» **DESCRIPTION OF THE TASK**
Once you reach the line with "Top Lists (222, 152)", transcribe it and every line after it to the end of the records, exactly, but not the pictures.

++++++

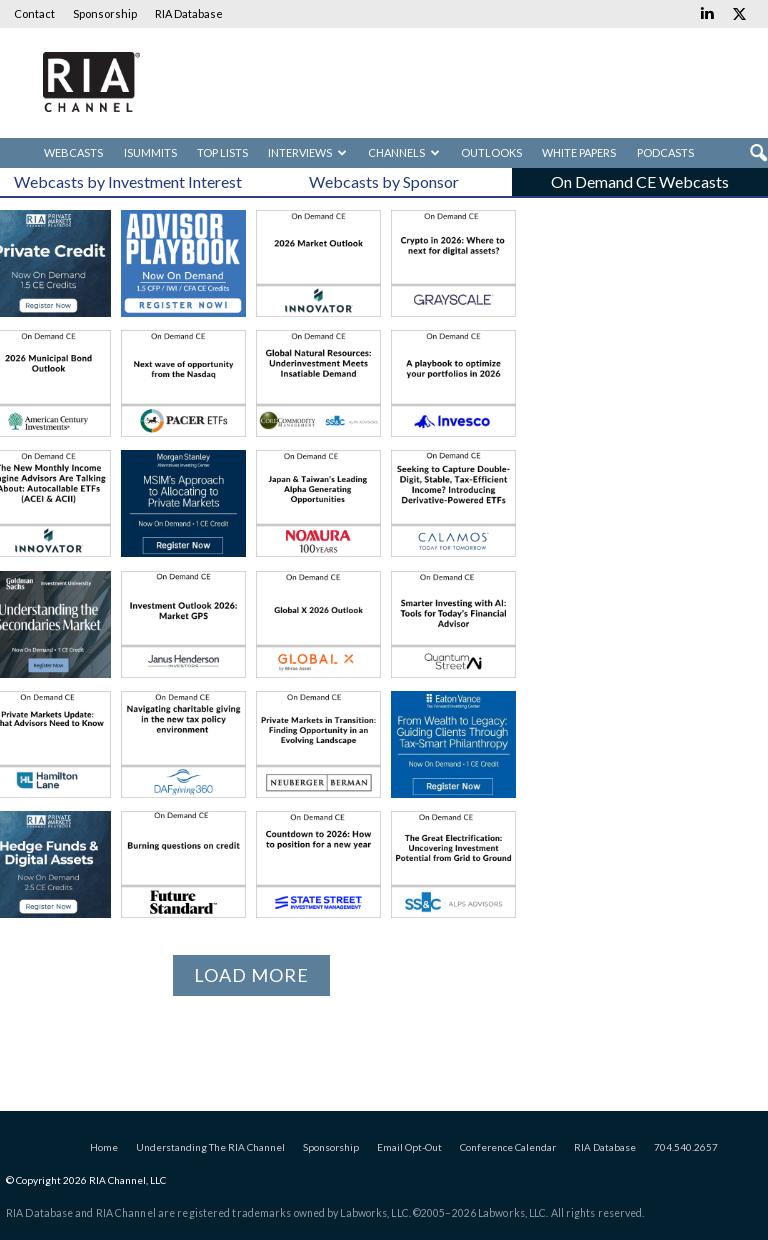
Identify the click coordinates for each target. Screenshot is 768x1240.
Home (104, 1147)
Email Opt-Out (409, 1147)
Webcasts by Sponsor (384, 181)
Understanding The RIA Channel (210, 1147)
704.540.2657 (686, 1147)
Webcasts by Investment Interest (128, 181)
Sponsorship (105, 13)
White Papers (579, 152)
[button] (758, 154)
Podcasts (665, 152)
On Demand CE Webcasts (640, 181)
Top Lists (222, 152)
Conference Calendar (508, 1147)
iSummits (150, 152)
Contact (34, 13)
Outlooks (491, 152)
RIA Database (189, 13)
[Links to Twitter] (739, 14)
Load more (251, 975)
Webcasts (73, 152)
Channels (404, 152)
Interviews (307, 152)
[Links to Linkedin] (707, 14)
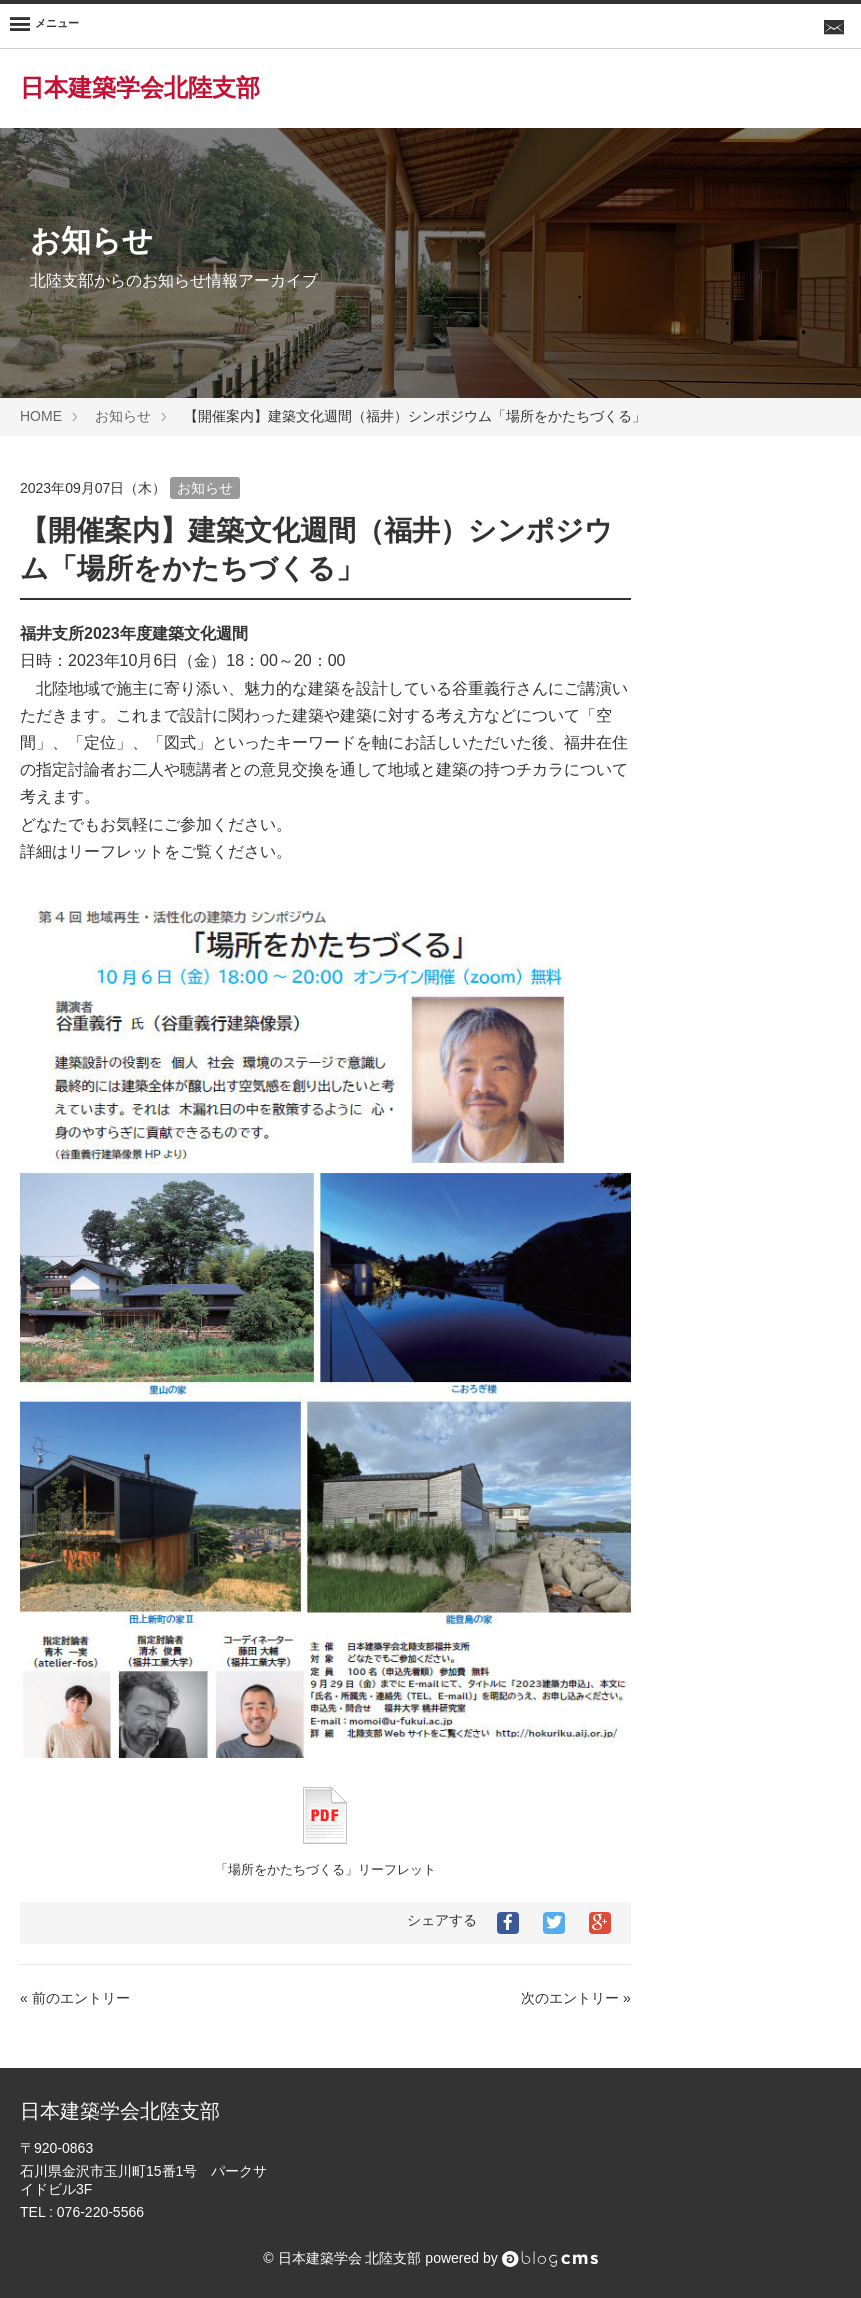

++++++

» **EXERCISE SOLUTION**
Top Lists (222, 152)
Conference Calendar (508, 1147)
iSummits (150, 152)
Contact (34, 13)
Outlooks (491, 152)
RIA Database (189, 13)
[Links to Twitter] (739, 14)
Load more (251, 975)
Webcasts (73, 152)
Channels (404, 152)
Interviews (307, 152)
[Links to Linkedin] (707, 14)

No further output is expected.